特開平8−1766号公報 特開2002−179892号公報 特開2002−96438号公報 特開2000−351153号公報 特開2001−347565号公報
 本発明は、かかる従来技術の問題点に鑑み、成形性に優れるだけでなく、成形後の容器において耐熱性、耐寒衝撃性に優れ、さらには成形時の偏肉が少ない、容器用途に好適な容器成形用二軸配向ポリエステルフィルムおよび該フィルムを用いた容器、さらにはその成形方法を提供せんとするものである。
 本発明は、かかる課題を解決するために、次のような手段を採用するものである。すなわち、本発明の容器成形用二軸配向ポリエステルフィルムは、以下の条件(1)〜(6)を満足することを特徴とするものである。
(1)フィルム厚み:100〜500μm
(2)厚み斑(R):5%以下
(3)結晶化度(χc):40〜60%
(4)面配向係数(fn):0.130〜0.150
(5)固有粘度:0.6〜0.7
(6)融点(Tm):240〜260℃
 また、本発明の容器は、かかる容器成形用二軸配向ポリエステルフィルムからなる容器であって、該容器の結晶化度(χc)が40〜55%であることを特徴とするものである。
 また、本発明の容器の成形方法は、前記容器成形用二軸配向ポリエステルフィルムを用い、金型温度を120〜(フィルムの融点−10)℃として、真空および/または圧空を用いて熱成形することを特徴とするものである。
 ポリエステルフィルムの特性を制御することにより、成形性、耐熱性、耐寒衝撃性を併せ持つ食品用容器に好適なフィルムを得ることができた。
 本発明のポリエステルフィルムを構成するポリエステルとは、主鎖中の主要な結合をエステル結合とする高分子化合物の総称であって、通常ジカルボン酸成分とグリコール成分を重縮合反応させることによって得ることができる。ここでジカルボン酸成分としては、たとえばテレフタル酸、2,6−ナフタレンジカルボン酸、イソフタル酸、ジフェニルジカルボン酸、ジフェニルスルホンジカルボン酸、ジフェノキシエタンジカルボン酸、5−ナトリウムスルホンジカルボン酸、フタル酸などの芳香族ジカルボン酸、シュウ酸、コハク酸、アジピン酸、セバシン酸、ダイマー酸、マレイン酸、フマル酸などの脂肪族ジカルボン酸、シクロヘキサンジカルボン酸などの脂環族ジカルボン酸、パラオキシ安息香酸などのオキシカルボン酸などを使用することができる。また、グリコール成分としては、たとえばエチレングリコール、プロパンジオール、ブタンジオール、ペンタンジオール、ヘキサンジオール、ネオペンチルグリコールなどの脂肪族グリコール、ジエチレングリコール、ポリエチレングリコール、ポリプロピレングリコールなどのポリオキシアルキレングリコール、シクロヘキサンジメタノールなどの脂環族グリコール、ビスフェノールA、ビスフェノールSなどの芳香族グリコールなどを使用することができる。

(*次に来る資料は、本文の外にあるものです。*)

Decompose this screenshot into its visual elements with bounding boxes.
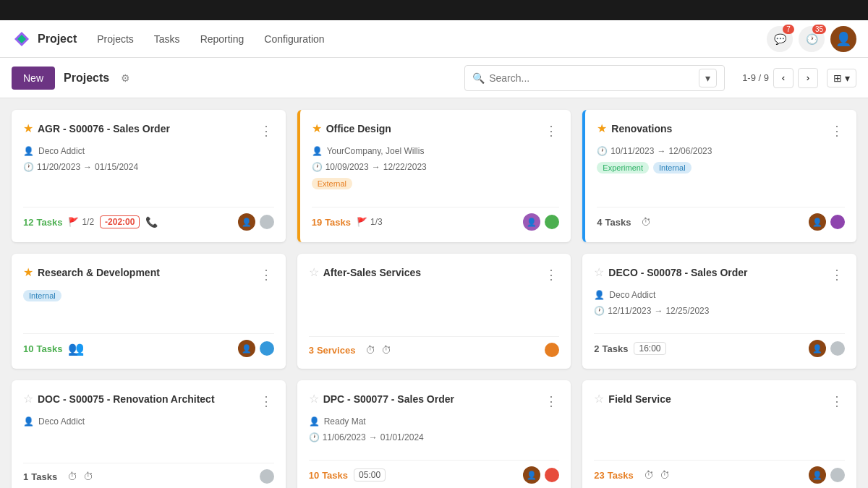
project-grid: ★ AGR - S00076 - Sales Order ⋮ 👤 Deco Ad… bbox=[12, 110, 856, 488]
card-menu-button[interactable]: ⋮ bbox=[829, 121, 845, 140]
date-end: 01/15/2024 bbox=[95, 162, 138, 172]
card-menu-button[interactable]: ⋮ bbox=[829, 265, 845, 284]
timer-button[interactable]: ⏱ bbox=[641, 216, 651, 228]
footer-icons: 👤 bbox=[523, 213, 559, 231]
milestones: 🚩 1/3 bbox=[357, 217, 383, 227]
card-header: ★ Office Design ⋮ bbox=[312, 121, 560, 140]
customer-name: Deco Addict bbox=[38, 416, 85, 427]
date-start: 11/20/2023 bbox=[37, 162, 80, 172]
star-button[interactable]: ★ bbox=[23, 265, 33, 279]
star-button[interactable]: ★ bbox=[597, 121, 607, 135]
search-input[interactable] bbox=[489, 72, 694, 84]
card-dates: 🕐 12/11/2023 → 12/25/2023 bbox=[594, 306, 845, 316]
card-header: ☆ DOC - S00075 - Renovation Architect ⋮ bbox=[23, 392, 274, 411]
status-dot[interactable] bbox=[830, 341, 845, 356]
task-count: 10 Tasks bbox=[23, 343, 62, 354]
milestones: 🚩 1/2 bbox=[68, 217, 94, 227]
date-end: 12/22/2023 bbox=[383, 162, 427, 172]
card-title: Field Service bbox=[608, 393, 671, 405]
card-title-row: ☆ DPC - S00077 - Sales Order bbox=[309, 392, 544, 406]
next-page-button[interactable]: › bbox=[798, 68, 818, 88]
nav-configuration[interactable]: Configuration bbox=[255, 27, 333, 51]
messages-badge: 7 bbox=[783, 25, 794, 34]
card-menu-button[interactable]: ⋮ bbox=[829, 392, 845, 411]
task-label: Tasks bbox=[608, 470, 634, 481]
date-start: 12/11/2023 bbox=[608, 306, 651, 316]
footer-icons: 👤 bbox=[809, 213, 845, 231]
star-button[interactable]: ☆ bbox=[594, 265, 604, 279]
status-dot[interactable] bbox=[545, 343, 559, 357]
card-title: After-Sales Services bbox=[323, 267, 421, 278]
card-menu-button[interactable]: ⋮ bbox=[258, 121, 274, 140]
person-icon: 👤 bbox=[309, 416, 320, 427]
card-menu-button[interactable]: ⋮ bbox=[258, 265, 274, 284]
clock-card-icon: 🕐 bbox=[312, 162, 323, 172]
star-button[interactable]: ★ bbox=[312, 121, 322, 135]
status-dot[interactable] bbox=[260, 469, 274, 484]
task-number: 2 bbox=[594, 343, 599, 354]
task-number: 3 bbox=[309, 345, 314, 356]
status-dot[interactable] bbox=[260, 341, 274, 356]
card-title: DECO - S00078 - Sales Order bbox=[608, 267, 747, 278]
customer-name: Deco Addict bbox=[38, 146, 85, 156]
card-header: ☆ DECO - S00078 - Sales Order ⋮ bbox=[594, 265, 845, 284]
view-toggle-button[interactable]: ⊞ ▾ bbox=[827, 69, 856, 87]
star-button[interactable]: ☆ bbox=[594, 392, 604, 406]
nav-tasks[interactable]: Tasks bbox=[145, 27, 189, 51]
task-label: Services bbox=[317, 345, 356, 356]
card-menu-button[interactable]: ⋮ bbox=[258, 392, 274, 411]
card-menu-button[interactable]: ⋮ bbox=[543, 392, 559, 411]
person-icon: 👤 bbox=[594, 290, 605, 300]
timer-icon[interactable]: ⏱ bbox=[660, 469, 670, 481]
arrow-icon: → bbox=[657, 146, 665, 156]
card-dates: 🕐 10/11/2023 → 12/06/2023 bbox=[597, 146, 845, 156]
star-button[interactable]: ☆ bbox=[309, 265, 319, 279]
card-customer: 👤 Deco Addict bbox=[23, 416, 274, 427]
timer-button[interactable]: ⏱ bbox=[644, 469, 654, 481]
status-dot[interactable] bbox=[830, 215, 845, 229]
task-number: 19 bbox=[312, 217, 322, 228]
card-header: ★ Research & Development ⋮ bbox=[23, 265, 274, 284]
new-button[interactable]: New bbox=[12, 67, 55, 90]
footer-icons: 👤 bbox=[238, 213, 274, 231]
star-button[interactable]: ★ bbox=[23, 121, 33, 135]
messages-button[interactable]: 💬 7 bbox=[767, 26, 793, 52]
search-dropdown-button[interactable]: ▾ bbox=[699, 69, 717, 87]
status-dot[interactable] bbox=[545, 215, 559, 229]
activities-button[interactable]: 🕐 35 bbox=[799, 26, 825, 52]
timer-button[interactable]: ⏱ bbox=[67, 471, 77, 482]
star-button[interactable]: ☆ bbox=[23, 392, 33, 406]
project-card-renovations: ★ Renovations ⋮ 🕐 10/11/2023 → 12/06/202… bbox=[582, 110, 856, 242]
card-customer: 👤 Ready Mat bbox=[309, 416, 560, 427]
project-card-doc: ☆ DOC - S00075 - Renovation Architect ⋮ … bbox=[12, 380, 286, 488]
date-end: 12/06/2023 bbox=[668, 146, 712, 156]
project-card-dpc: ☆ DPC - S00077 - Sales Order ⋮ 👤 Ready M… bbox=[297, 380, 571, 488]
status-dot[interactable] bbox=[830, 468, 845, 482]
card-menu-button[interactable]: ⋮ bbox=[543, 265, 559, 284]
card-header: ★ Renovations ⋮ bbox=[597, 121, 845, 140]
star-button[interactable]: ☆ bbox=[309, 392, 319, 406]
card-menu-button[interactable]: ⋮ bbox=[543, 121, 559, 140]
nav-reporting[interactable]: Reporting bbox=[192, 27, 253, 51]
group-icon: 👥 bbox=[68, 341, 84, 356]
prev-page-button[interactable]: ‹ bbox=[773, 68, 793, 88]
timer-icon[interactable]: ⏱ bbox=[381, 344, 391, 356]
card-footer: 23 Tasks ⏱ ⏱ 👤 bbox=[594, 460, 845, 484]
card-tags: External bbox=[312, 178, 560, 189]
timer-icon[interactable]: ⏱ bbox=[83, 471, 93, 482]
card-footer: 2 Tasks 16:00 👤 bbox=[594, 333, 845, 357]
task-number: 4 bbox=[597, 217, 602, 228]
settings-icon[interactable]: ⚙ bbox=[121, 72, 130, 84]
time-badge: 16:00 bbox=[634, 342, 665, 355]
card-customer: 👤 Deco Addict bbox=[594, 290, 845, 300]
status-dot[interactable] bbox=[260, 215, 274, 229]
timer-button[interactable]: ⏱ bbox=[365, 344, 375, 356]
card-title: Office Design bbox=[326, 123, 391, 134]
task-count: 19 Tasks bbox=[312, 217, 351, 228]
logo[interactable]: Project bbox=[12, 29, 77, 49]
status-dot[interactable] bbox=[545, 468, 559, 482]
subheader: New Projects ⚙ 🔍 ▾ 1-9 / 9 ‹ › ⊞ ▾ bbox=[0, 58, 868, 98]
user-avatar[interactable]: 👤 bbox=[830, 26, 856, 52]
nav-projects[interactable]: Projects bbox=[88, 27, 142, 51]
phone-icon: 📞 bbox=[145, 216, 158, 228]
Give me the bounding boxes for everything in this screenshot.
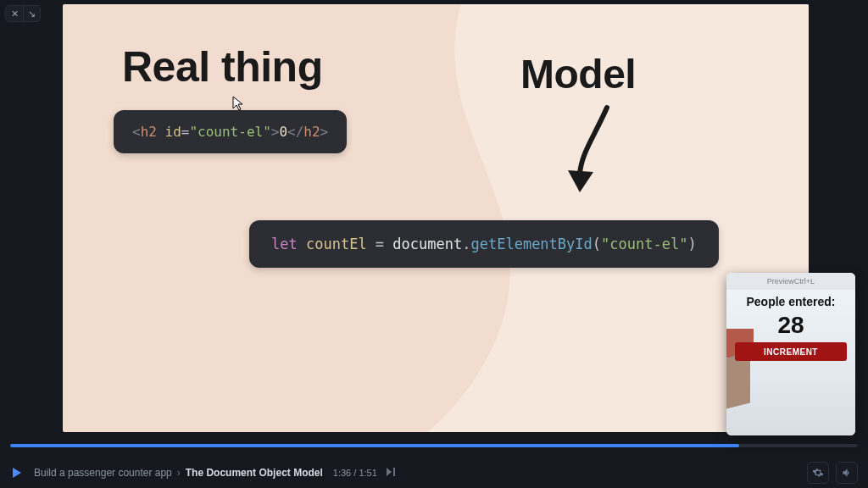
- breadcrumb-lesson[interactable]: The Document Object Model: [186, 467, 323, 479]
- breadcrumb-course[interactable]: Build a passenger counter app: [34, 467, 172, 479]
- code-token: getElementById: [470, 236, 592, 252]
- code-token: h2: [303, 124, 320, 140]
- gear-icon: [812, 467, 824, 479]
- expand-icon[interactable]: ↘: [23, 6, 40, 21]
- time-display: 1:36 / 1:51: [333, 468, 377, 478]
- preview-body: People entered: 28 INCREMENT: [726, 290, 855, 435]
- volume-button[interactable]: [836, 462, 858, 484]
- code-token: =: [367, 236, 393, 252]
- code-token: (: [593, 236, 601, 252]
- top-mini-toolbar: ✕ ↘: [5, 5, 41, 22]
- next-lesson-icon[interactable]: [386, 466, 398, 480]
- settings-button[interactable]: [807, 462, 829, 484]
- bottom-right-icons: [807, 462, 858, 484]
- increment-button[interactable]: INCREMENT: [735, 342, 847, 361]
- code-token: >: [271, 124, 280, 140]
- code-token: "count-el": [189, 124, 270, 140]
- code-token: 0: [279, 124, 287, 140]
- arrow-icon: [563, 104, 622, 201]
- code-token: countEl: [306, 236, 367, 252]
- breadcrumb-separator: ›: [177, 467, 181, 479]
- time-current: 1:36: [333, 468, 351, 478]
- code-token: id: [165, 124, 181, 140]
- code-token: <: [132, 124, 141, 140]
- breadcrumb: Build a passenger counter app › The Docu…: [34, 466, 798, 480]
- preview-panel[interactable]: PreviewCtrl+L People entered: 28 INCREME…: [726, 273, 855, 435]
- heading-model: Model: [520, 51, 636, 97]
- code-token: >: [320, 124, 329, 140]
- code-token: </: [287, 124, 303, 140]
- code-js-snippet: let countEl = document.getElementById("c…: [249, 220, 719, 268]
- code-token: [298, 236, 306, 252]
- play-button[interactable]: [10, 465, 25, 480]
- preview-count: 28: [726, 312, 855, 339]
- code-token: document: [392, 236, 462, 252]
- progress-bar-bg: [10, 444, 858, 447]
- time-total: 1:51: [359, 468, 376, 478]
- code-token: .: [462, 236, 470, 252]
- code-token: "count-el": [601, 236, 687, 252]
- heading-real-thing: Real thing: [122, 42, 323, 92]
- code-token: ): [687, 236, 696, 252]
- volume-icon: [841, 467, 853, 479]
- preview-title: People entered:: [726, 295, 855, 308]
- svg-rect-0: [393, 468, 395, 476]
- code-token: let: [271, 236, 298, 252]
- slide-area: Real thing Model <h2 id="count-el">0</h2…: [63, 4, 809, 432]
- progress-track[interactable]: [10, 444, 858, 447]
- progress-bar-fill: [10, 444, 739, 447]
- code-token: [157, 124, 165, 140]
- code-token: h2: [141, 124, 157, 140]
- code-token: =: [181, 124, 190, 140]
- close-icon[interactable]: ✕: [6, 6, 23, 21]
- preview-header: PreviewCtrl+L: [726, 273, 855, 290]
- bottom-bar: Build a passenger counter app › The Docu…: [0, 458, 868, 488]
- code-html-snippet: <h2 id="count-el">0</h2>: [114, 110, 347, 153]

 本発明のポリエステルフィルムに用いるポリエステルは、上述のジカルボン酸成分、グリコール成分の中でも特にテレフタル酸とエチレングリコールが好ましく用いられる。また、耐熱性を損ねない範囲内で他のジカルボン酸成分および/もしくはグリコール成分を共重合してもよく、かかるジカルボン酸成分としては、上述の中でも特に、イソフタル酸、2,6−ナフタレンジカルボン酸、5−ナトリウムスルホンジカルボン酸、アジピン酸、セバシン酸、ダイマー酸などを好ましく使用することができる。また、グリコール成分としては、たとえば1,3−プロパンジオール、1,4−ブタンジオール、ネオペンチルグリコール、ジエチレングリコール、ポリエチレングリコール、ポリプロピレングリコール、1,4−シクロヘキサンジメタノールなどが好ましく使用される。なお、これらの共重合ジカルボン酸成分、グリコール成分は2種以上を併用してもよい。
 また、本発明の効果を阻害しない限りにおいて、ポリエステルにトリメリット酸、トリメシン酸、トリメチロールプロパンなどの多官能化合物を共重合してもよい。
 本発明のポリエステルフィルムは、成形性、耐衝撃性、耐白化性を向上させる点で、エチレンテレフタレートを主たる構成成分とするポリエステルA70〜98重量%と、ブチレンテレフタレートを主たる構成成分とするポリエステルB2〜30重量%からなることが好ましい。ここで、ポリエステルAのエチレンテレフタレートを主たる構成成分とするとは、ポリエステルAの90モル%以上がエチレンテレフタレートからなることを示している。また、ポリエステルBのブチレンテレフタレートを主たる構成成分とするとは、ポリエステルBの85モル%以上がブチレンテレフタレートからなることを示している。ポリエステルAの含有量が70重量%未満であると耐熱性に劣る場合があり、ポリエステルBの添加量が2重量%未満であると成形性に劣る場合がある。ポリエステルAとBのさらに好ましい混合比率としては重量比で95:5〜80:20である。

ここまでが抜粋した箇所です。